Investment data is now easier to access and the tools used to analyse it have progressed dramatically. This, combined with the growing financial incentives behind factor investing, means that investors are increasingly presented with results that display impressive in-sample performance.
However, investors should develop a healthy degree of scepticism and be aware that without careful statistical adjustments, appropriate cross-validation and the imposition of realistic investment constraints many of these results may just be too good to be true.
Xavier Gerard, senior research analyst, recently presented Invesco Quantitative Strategies’ (IQS) stand on the issue at the latest Invesco Asia Investment Lecture Series on Factor Investing. The IQS team’s concerns echo those from prominent academics in the field such as Campbell Harvey and others.1
Here are some ways in which the team thinks that they can help investors spot poor data analysis:
- Question multiple testing: With more access to investment data, better analytical tools, and financial interests driving the need for breakthroughs in factor-investing research, the problem of data mining is becoming more acute today. As a result, countless factors are being tested, with many false factors that appear to work getting undue attention. It is therefore more important than ever for investors to scrutinize the basis for each factor. They should also look for a healthy and robust research environment, question what is it that incentivized the analysts to produce the research and keep track of how many factors are being tested.

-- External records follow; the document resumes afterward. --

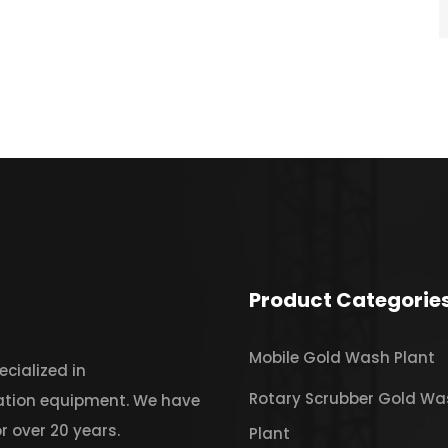
Product Categorie
Mobile Gold Wash Plant
cialized in
Rotary Scrubber Gold Wa
iation equipment. We have
r over 20 years.
Plant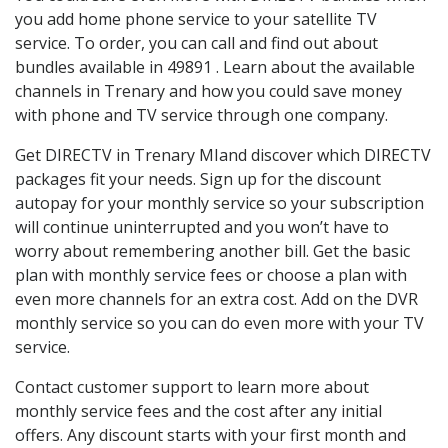
you add home phone service to your satellite TV
service. To order, you can call and find out about
bundles available in 49891 . Learn about the available
channels in Trenary and how you could save money
with phone and TV service through one company.
Get DIRECTV in Trenary MIand discover which DIRECTV
packages fit your needs. Sign up for the discount
autopay for your monthly service so your subscription
will continue uninterrupted and you won’t have to
worry about remembering another bill. Get the basic
plan with monthly service fees or choose a plan with
even more channels for an extra cost. Add on the DVR
monthly service so you can do even more with your TV
service.
Contact customer support to learn more about
monthly service fees and the cost after any initial
offers. Any discount starts with your first month and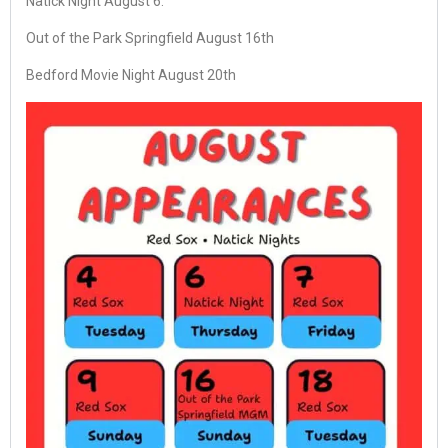
Natick Night August 6.
Out of the Park Springfield August 16th
Bedford Movie Night August 20th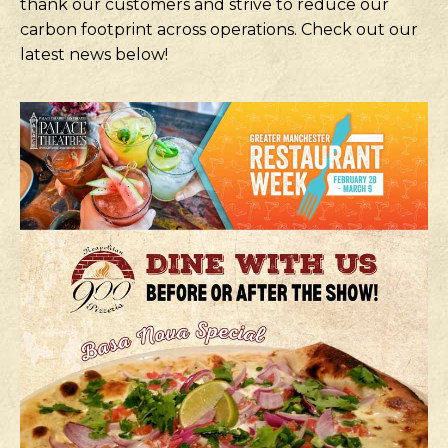
thank our customers and strive to reduce our
carbon footprint across operations. Check out our
latest news below!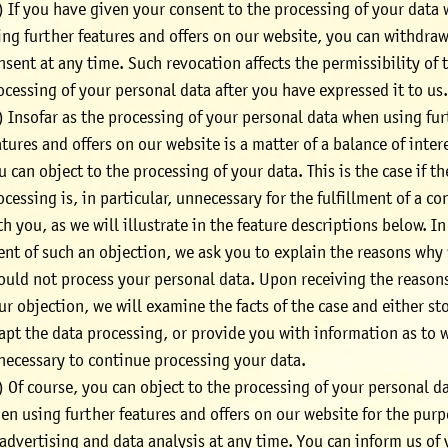
) If you have given your consent to the processing of your data
ing further features and offers on our website, you can withdraw
nsent at any time. Such revocation affects the permissibility of 
ocessing of your personal data after you have expressed it to us
) Insofar as the processing of your personal data when using fu
atures and offers on our website is a matter of a balance of inter
u can object to the processing of your data. This is the case if th
ocessing is, in particular, unnecessary for the fulfillment of a co
th you, as we will illustrate in the feature descriptions below. In
ent of such an objection, we ask you to explain the reasons why
ould not process your personal data. Upon receiving the reasons
ur objection, we will examine the facts of the case and either st
apt the data processing, or provide you with information as to w
 necessary to continue processing your data.
) Of course, you can object to the processing of your personal d
en using further features and offers on our website for the pur
 advertising and data analysis at any time. You can inform us of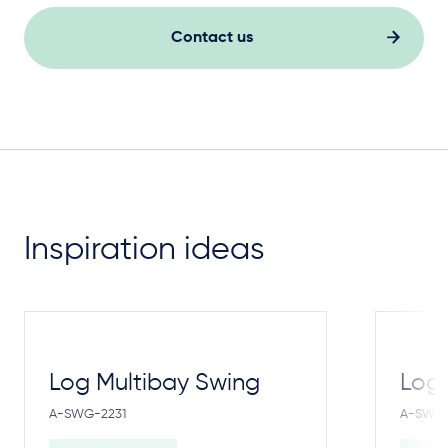
Contact us
Inspiration ideas
Log Multibay Swing
Log
A-SWG-2231
A-SWG-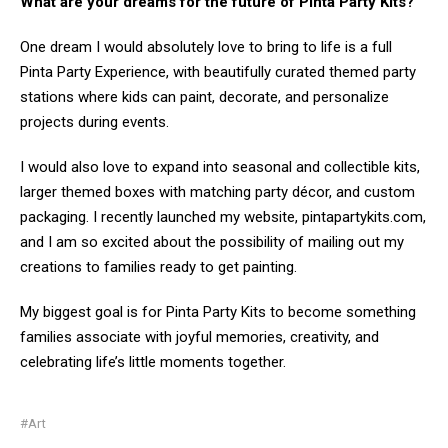
What are your dreams for the future of Pinta Party Kits?
One dream I would absolutely love to bring to life is a full
Pinta Party Experience, with beautifully curated themed party
stations where kids can paint, decorate, and personalize
projects during events.
I would also love to expand into seasonal and collectible kits,
larger themed boxes with matching party décor, and custom
packaging. I recently launched my website, pintapartykits.com,
and I am so excited about the possibility of mailing out my
creations to families ready to get painting.
My biggest goal is for Pinta Party Kits to become something
families associate with joyful memories, creativity, and
celebrating life’s little moments together.
#Art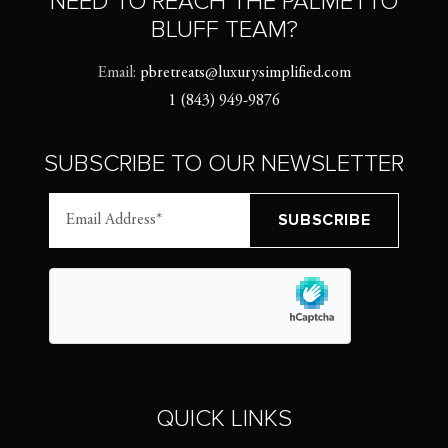
NEED TO REACH THE PALMETTO
BLUFF TEAM?
Email:
pbretreats@luxurysimplified.com
1 (843) 949-9876
SUBSCRIBE TO OUR NEWSLETTER
QUICK LINKS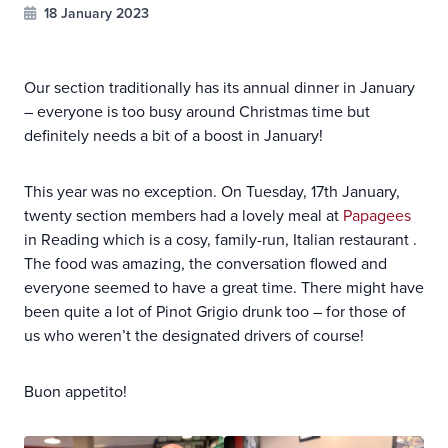
18 January 2023
Our section traditionally has its annual dinner in January
– everyone is too busy around Christmas time but
definitely needs a bit of a boost in January!
This year was no exception. On Tuesday, 17th January,
twenty section members had a lovely meal at
Papagees
in Reading which is a cosy, family-run, Italian restaurant .
The food was amazing, the conversation flowed and
everyone seemed to have a great time. There might have
been quite a lot of Pinot Grigio drunk too – for those of
us who weren’t the designated drivers of course!
Buon appetito!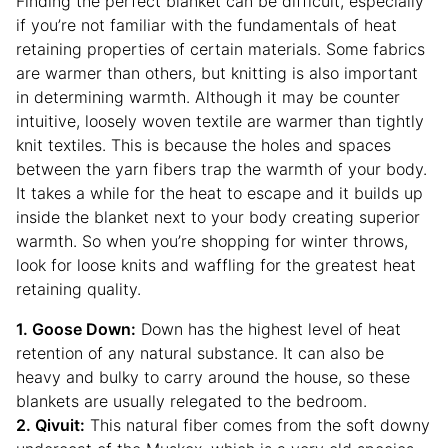
Finding the perfect blanket can be difficult, especially
if you’re not familiar with the fundamentals of heat
retaining properties of certain materials. Some fabrics
are warmer than others, but knitting is also important
in determining warmth. Although it may be counter
intuitive, loosely woven textile are warmer than tightly
knit textiles. This is because the holes and spaces
between the yarn fibers trap the warmth of your body.
It takes a while for the heat to escape and it builds up
inside the blanket next to your body creating superior
warmth. So when you’re shopping for winter throws,
look for loose knits and waffling for the greatest heat
retaining quality.
1. Goose Down:
Down has the highest level of heat
retention of any natural substance. It can also be
heavy and bulky to carry around the house, so these
blankets are usually relegated to the bedroom.
2. Qivuit:
This natural fiber comes from the soft downy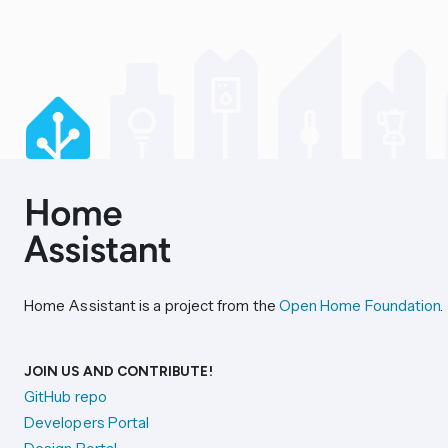
Home Assistant is a project from the
Open Home Foundation
.
JOIN US AND CONTRIBUTE!
GitHub repo
Developers Portal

- Be sceptical of over-complexity: This is because slight tweaks to a model can alter results. To avoid this trap, investors should scrutinize the rationale more and ask how robust the results are to different signal constructions.
- Don’t be fooled by overfitting: With multiple testing, this is perhaps the biggest problem facing investors today. In particular, investors should look out for combinations of vaguely-related and at best barely significant factors that are combined together into what looks like a strong predictor of future returns. The open secret about these models is that the weights on the factors are often chosen with some hindsight bias. Investors should avert this by scrutinizing the rationale for bundling weak signals together, ask for the full set of considered factors, question why plausible candidates are omitted, demand to see the individual statistical significance of each factor in the model and that the significance of the combined factors is tested under a multivariate t-test (e.g. Hotelling’s T-squared).
- Beware the limits of out-sample testing: Though out-sample validation is the easiest way to rule out spurious factors, a true out-sample test is hard to find. Experienced researchers know too well how the historical environment impacts the performance of their factors. Moreover, a typical problem is when a factor is researched in a country with a view of testing its robustness in a separate market, assuming that this provides a valid out-sample. Unfortunately, there are often significant cross-country correlations in factor performance. To cut down the chances that a false factor data-mined in-sample is validated out-sample, investors should ask whether factor dynamics are different enough between markets so that there is more information on the signal’s predictive power.2
- Research environment vs. reality: An additional difficulty that investors must overcome in order to form realistic expectations from factor investing is the use of often unrealistic implementation constraints. Investors should keep an eye out for good results from research that does not take seriously into account liquidity restrictions, transaction costs or turnover constraints.
To conclude, the IQS team argues that factor research has significantly improved our understanding of how the market works and that factor investing constitutes an important pillar of modern investing. But they warn that the growing financial incentives behind factor investing are such that investors should display a healthy degree of scepticism when assessing research results. The team’s view is that factor investing is here to stay, but it must be done in the right way and investors must form realistic expectations.
Xavier Gerard is Senior Research Analyst at Invesco Quantitative Strategies.
^1 Arnott, Robert D. and Harvey, Campbell R. and Markowitz, Harry “A Backtesting Protocol in the Era of Machine Learning” The Journal of Financial Data Science, vol. 1, no. 1 (Winter): 64-74.